• **What is expected**
Ignore the pictures in the data below and set down exactly the lines from its first line through the line containing "в поставку, но".

• **Source information**
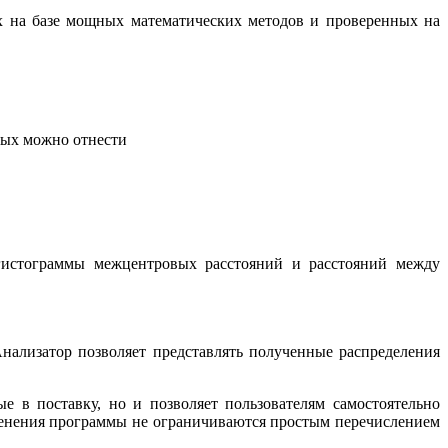
х на базе мощных математических методов и проверенных на
рых можно отнести
 гистограммы межцентровых расстояний и расстояний между
Анализатор позволяет представлять полученные распределения
 в поставку, но и позволяет пользователям самостоятельно
менения программы не ограничиваются простым перечислением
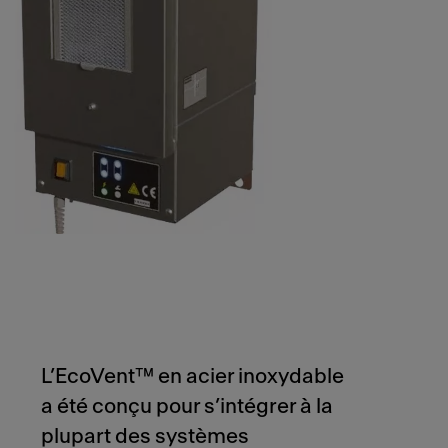
L’EcoVent™ en acier inoxydable
a été conçu pour s’intégrer à la
plupart des systèmes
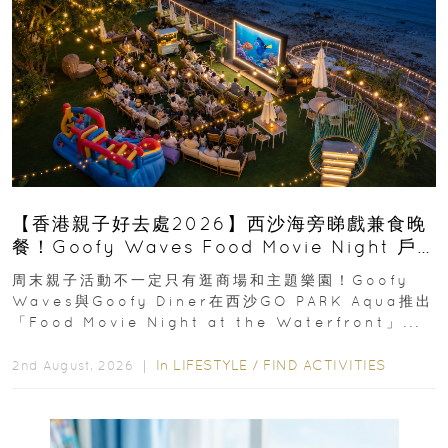
【香港親子好去處2026】西沙海旁睇戲兼食晚
餐！Goofy Waves Food Movie Night 戶
外影院逢週末登場
周末親子活動不一定只有逛商場和主題樂園！Goofy
Waves與Goofy Diner在西沙GO PARK Aqua推出
「Food Movie Night at the Waterfront」...
In
LIFESTYLE
/
FIND ACTIVITIES
2nd August, 2026 ｜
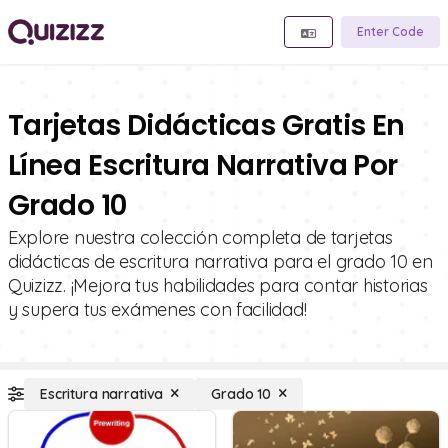
Enter Code
Tarjetas Didácticas Gratis En
Línea Escritura Narrativa Por
Grado 10
Explore nuestra colección completa de tarjetas
didácticas de escritura narrativa para el grado 10 en
Quizizz. ¡Mejora tus habilidades para contar historias
y supera tus exámenes con facilidad!
Escritura narrativa
Grado 10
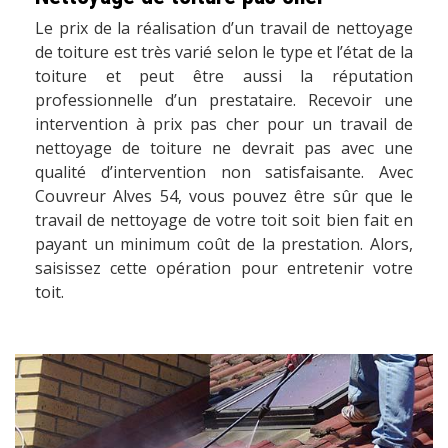
Le prix de la réalisation d’un travail de nettoyage
de toiture est très varié selon le type et l’état de la
toiture et peut être aussi la réputation
professionnelle d’un prestataire. Recevoir une
intervention à prix pas cher pour un travail de
nettoyage de toiture ne devrait pas avec une
qualité d’intervention non satisfaisante. Avec
Couvreur Alves 54, vous pouvez être sûr que le
travail de nettoyage de votre toit soit bien fait en
payant un minimum coût de la prestation. Alors,
saisissez cette opération pour entretenir votre
toit.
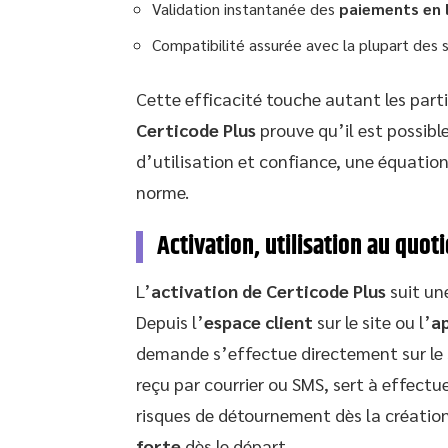
Validation instantanée des
paiements en 
Compatibilité assurée avec la plupart de
Cette efficacité touche autant les parti
Certicode Plus
prouve qu’il est possibl
d’utilisation et confiance, une équation 
norme.
Activation, utilisation au quot
L’
activation de Certicode Plus
suit un
Depuis l’
espace client
sur le site ou l’
a
demande s’effectue directement sur le 
reçu par courrier ou SMS, sert à effectue
risques de détournement dès la création
forte
dès le départ.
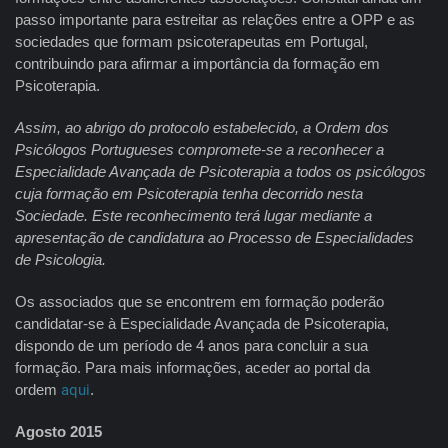
passo importante para estreitar as relações entre a OPP e as
sociedades que formam psicoterapeutas em Portugal,
contribuindo para afirmar a importância da formação em
Psicoterapia.
Assim, ao abrigo do protocolo estabelecido, a Ordem dos
Psicólogos Portugueses compromete-se a reconhecer a
Especialidade Avançada de Psicoterapia a todos os psicólogos
cuja formação em Psicoterapia tenha decorrido nesta
Sociedade. Este reconhecimento terá lugar mediante a
apresentação de candidatura ao Processo de Especialidades
de Psicologia.
Os associados que se encontrem em formação poderão
candidatar-se à Especialidade Avançada de Psicoterapia,
dispondo de um período de 4 anos para concluir a sua
formação. Para mais informações, aceder ao portal da
ordem
aqui
.
Agosto 2015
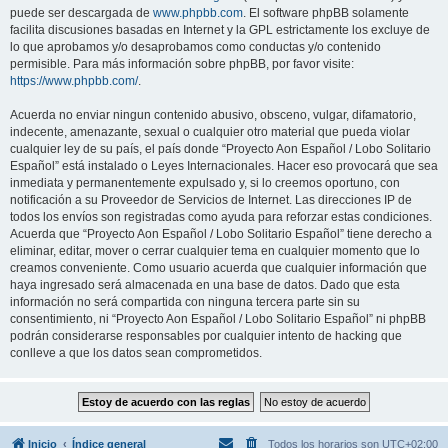
puede ser descargada de
www.phpbb.com
. El software phpBB solamente
facilita discusiones basadas en Internet y la GPL estrictamente los excluye de
lo que aprobamos y/o desaprobamos como conductas y/o contenido
permisible. Para más información sobre phpBB, por favor visite:
https://www.phpbb.com/
.
Acuerda no enviar ningun contenido abusivo, obsceno, vulgar, difamatorio,
indecente, amenazante, sexual o cualquier otro material que pueda violar
cualquier ley de su país, el país donde “Proyecto Aon Español / Lobo Solitario
Español” está instalado o Leyes Internacionales. Hacer eso provocará que sea
inmediata y permanentemente expulsado y, si lo creemos oportuno, con
notificación a su Proveedor de Servicios de Internet. Las direcciones IP de
todos los envíos son registradas como ayuda para reforzar estas condiciones.
Acuerda que “Proyecto Aon Español / Lobo Solitario Español” tiene derecho a
eliminar, editar, mover o cerrar cualquier tema en cualquier momento que lo
creamos conveniente. Como usuario acuerda que cualquier información que
haya ingresado será almacenada en una base de datos. Dado que esta
información no será compartida con ninguna tercera parte sin su
consentimiento, ni “Proyecto Aon Español / Lobo Solitario Español” ni phpBB
podrán considerarse responsables por cualquier intento de hacking que
conlleve a que los datos sean comprometidos.
Inicio
Índice general
Todos los horarios son
UTC+02:00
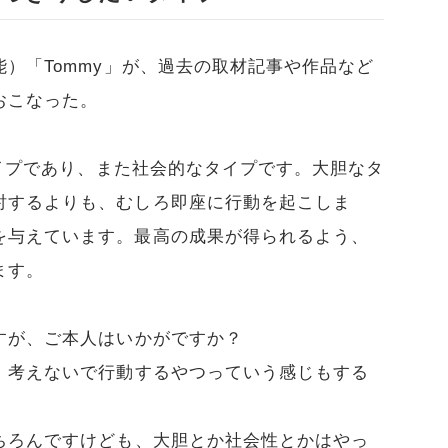
能）「Tommy」が、過去の取材記事や作品など
おこなった。
イプであり、また社会的なタイプです。大胆なタ
討するよりも、むしろ即座に行動を起こしま
を与えています。最高の成果が得られるよう、
ます。
すが、ご本人はいかがですか？
、考えないで行動するやつっていう感じもする
ちろんですけども、大胆とか社会性とかはやっ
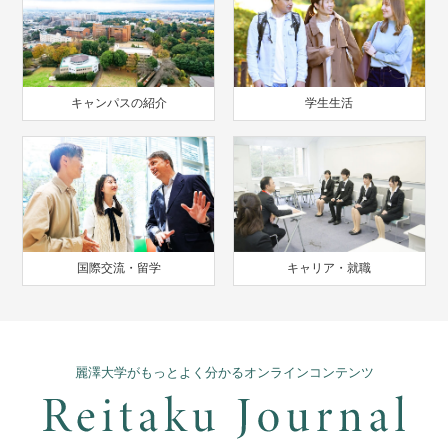
キャンパスの紹介
学生生活
国際交流・留学
キャリア・就職
麗澤大学がもっとよく分かるオンラインコンテンツ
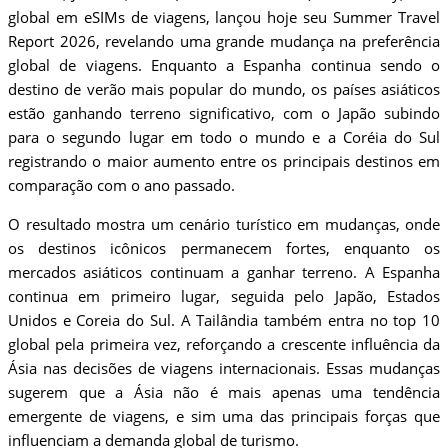
global em eSIMs de viagens, lançou hoje seu Summer Travel
Report 2026, revelando uma grande mudança na preferência
global de viagens. Enquanto a Espanha continua sendo o
destino de verão mais popular do mundo, os países asiáticos
estão ganhando terreno significativo, com o Japão subindo
para o segundo lugar em todo o mundo e a Coréia do Sul
registrando o maior aumento entre os principais destinos em
comparação com o ano passado.
O resultado mostra um cenário turístico em mudanças, onde
os destinos icônicos permanecem fortes, enquanto os
mercados asiáticos continuam a ganhar terreno. A Espanha
continua em primeiro lugar, seguida pelo Japão, Estados
Unidos e Coreia do Sul. A Tailândia também entra no top 10
global pela primeira vez, reforçando a crescente influência da
Ásia nas decisões de viagens internacionais. Essas mudanças
sugerem que a Ásia não é mais apenas uma tendência
emergente de viagens, e sim uma das principais forças que
influenciam a demanda global de turismo.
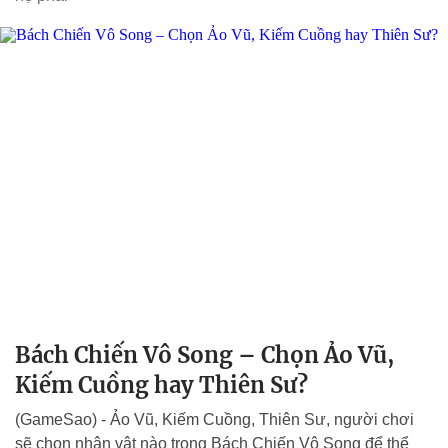
Bách Chiến Vô Song – Chọn Ảo Vũ,
Kiếm Cuồng hay Thiên Sư?
(GameSao) - Ảo Vũ, Kiếm Cuồng, Thiên Sư, người chơi
sẽ chọn nhân vật nào trong Bách Chiến Vô Song để thể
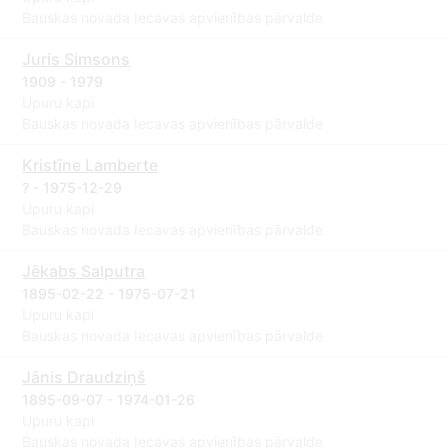
Bauskas novada Iecavas apvienības pārvalde
Juris Simsons
1909 - 1979
Upuru kapi
Bauskas novada Iecavas apvienības pārvalde
Kristīne Lamberte
? - 1975-12-29
Upuru kapi
Bauskas novada Iecavas apvienības pārvalde
Jēkabs Salputra
1895-02-22 - 1975-07-21
Upuru kapi
Bauskas novada Iecavas apvienības pārvalde
Jānis Draudziņš
1895-09-07 - 1974-01-26
Upuru kapi
Bauskas novada Iecavas apvienības pārvalde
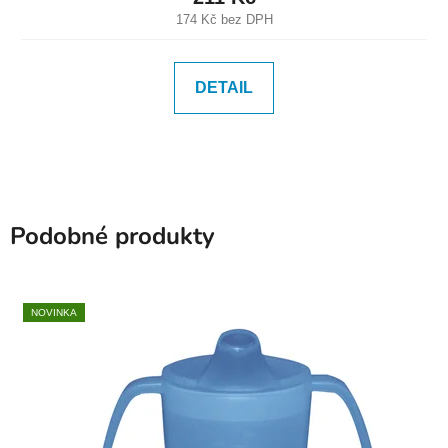
174 Kč bez DPH
DETAIL
Podobné produkty
NOVINKA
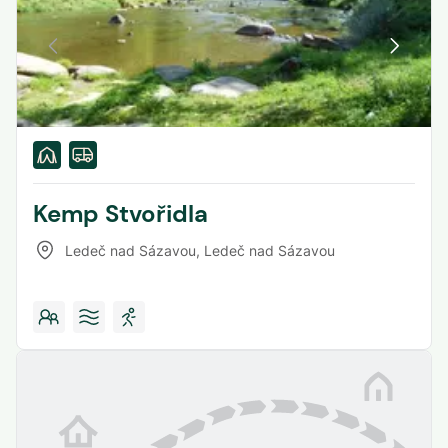
Kemp Stvořidla
Ledeč nad Sázavou
,
Ledeč nad Sázavou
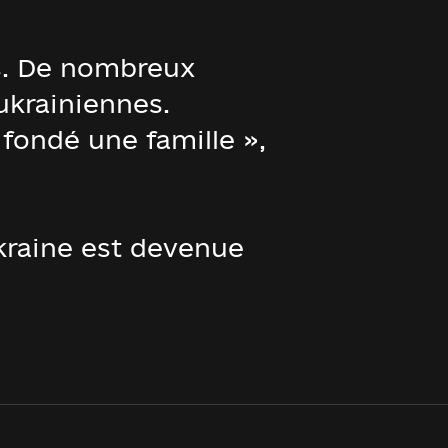
rs. De nombreux
ukrainiennes.
fondé une famille »,
Ukraine est devenue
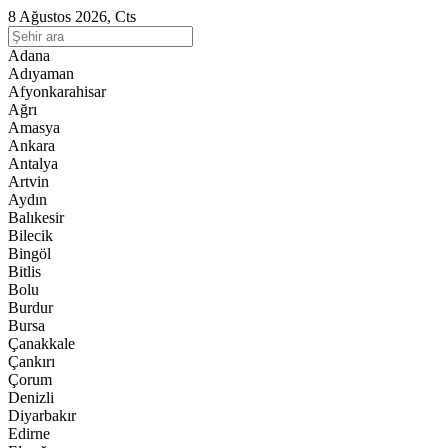
8 Ağustos 2026, Cts
Adana
Adıyaman
Afyonkarahisar
Ağrı
Amasya
Ankara
Antalya
Artvin
Aydın
Balıkesir
Bilecik
Bingöl
Bitlis
Bolu
Burdur
Bursa
Çanakkale
Çankırı
Çorum
Denizli
Diyarbakır
Edirne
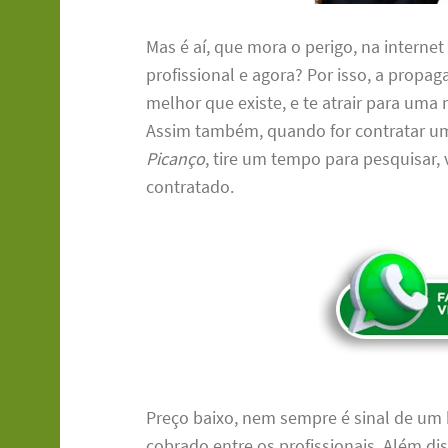
Mas é aí, que mora o perigo, na internet
profissional e agora? Por isso, a propag
melhor que existe, e te atrair para um
Assim também, quando for contratar 
Picanço
, tire um tempo para pesquisar, v
contratado.
Preço baixo, nem sempre é sinal de um 
cobrado entre os profissionais. Além di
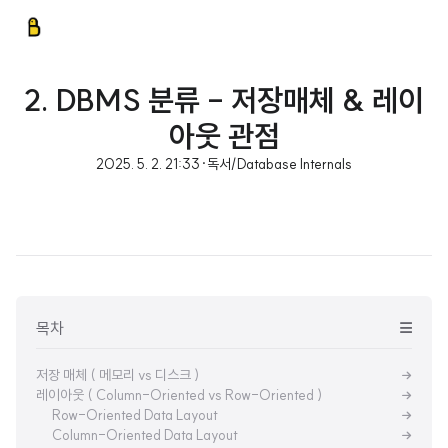
2. DBMS 분류 - 저장매체 & 레이
아웃 관점
2025. 5. 2. 21:33
·
독서/Database Internals
목차
저장 매체 ( 메모리 vs 디스크 )
레이아웃 ( Column-Oriented vs Row-Oriented )
Row-Oriented Data Layout
Column-Oriented Data Layout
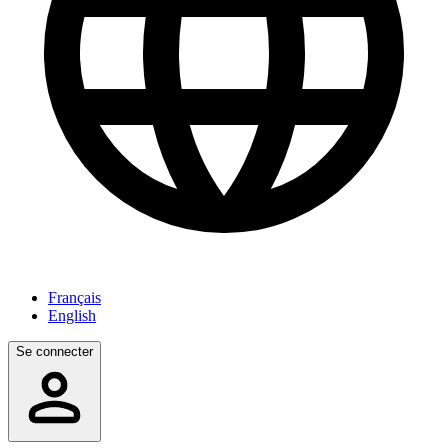
Français
English
Se connecter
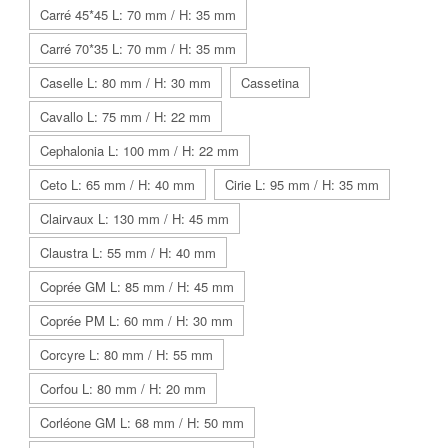
Carré 45*45 L: 70 mm / H: 35 mm
Carré 70*35 L: 70 mm / H: 35 mm
Caselle L: 80 mm / H: 30 mm
Cassetina
Cavallo L: 75 mm / H: 22 mm
Cephalonia L: 100 mm / H: 22 mm
Ceto L: 65 mm / H: 40 mm
Cirie L: 95 mm / H: 35 mm
Clairvaux L: 130 mm / H: 45 mm
Claustra L: 55 mm / H: 40 mm
Coprée GM L: 85 mm / H: 45 mm
Coprée PM L: 60 mm / H: 30 mm
Corcyre L: 80 mm / H: 55 mm
Corfou L: 80 mm / H: 20 mm
Corléone GM L: 68 mm / H: 50 mm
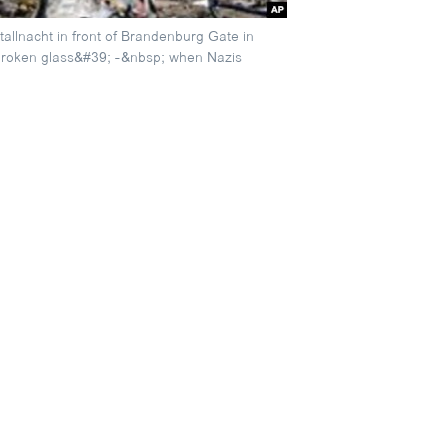
allnacht in front of Brandenburg Gate in
f broken glass&#39; -&nbsp; when Nazis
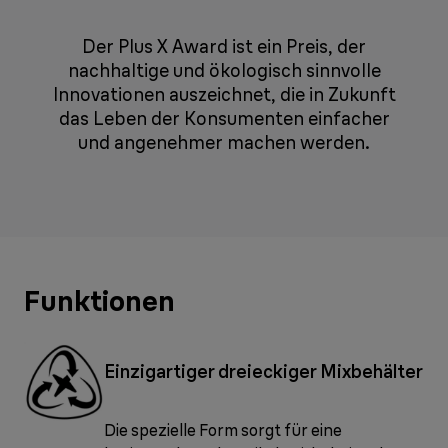
Der Plus X Award ist ein Preis, der
nachhaltige und ökologisch sinnvolle
Innovationen auszeichnet, die in Zukunft
das Leben der Konsumenten einfacher
und angenehmer machen werden.
Funktionen
Einzigartiger dreieckiger Mixbehälter
Die spezielle Form sorgt für eine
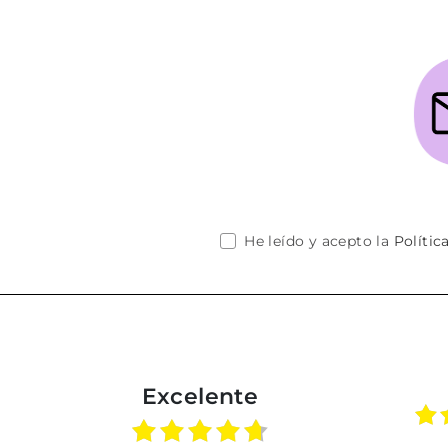
He leído y acepto la
Polític
Excelente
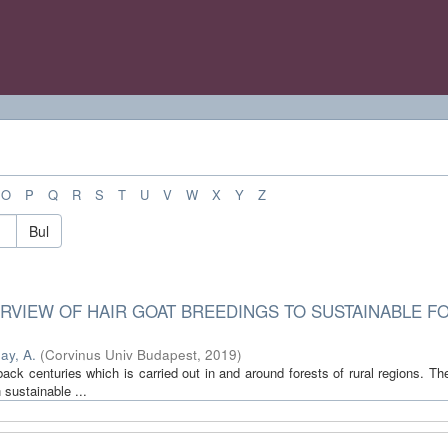
O
P
Q
R
S
T
U
V
W
X
Y
Z
Bul
RVIEW OF HAIR GOAT BREEDINGS TO SUSTAINABLE F
ay, A.
(
Corvinus Univ Budapest
,
2019
)
back centuries which is carried out in and around forests of rural regions. T
 sustainable ...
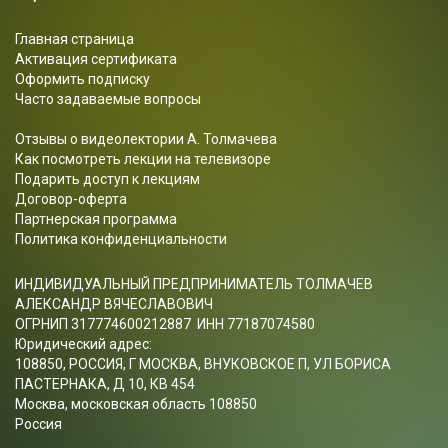
Главная страница
Активация сертификата
Оформить подписку
Часто задаваемые вопросы
Отзывы о видеолектории А. Толмачева
Как посмотреть лекции на телевизоре
Подарить доступ к лекциям
Договор-оферта
Партнерская программа
Политика конфиденциальности
ИНДИВИДУАЛЬНЫЙ ПРЕДПРИНИМАТЕЛЬ ТОЛМАЧЕВ
АЛЕКСАНДР ВЯЧЕСЛАВОВИЧ
ОГРНИП 317774600212887 ИНН 77187074580
Юридический адрес:
108850, РОССИЯ, Г МОСКВА, ВНУКОВСКОЕ П, УЛ БОРИСА
ПАСТЕРНАКА, Д 10, КВ 454
Москва, московская область 108850
Россия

• **Answer box**
х на базе мощных математических методов и проверенных на
рых можно отнести
 гистограммы межцентровых расстояний и расстояний между
Анализатор позволяет представлять полученные распределения
 в поставку, но и позволяет пользователям самостоятельно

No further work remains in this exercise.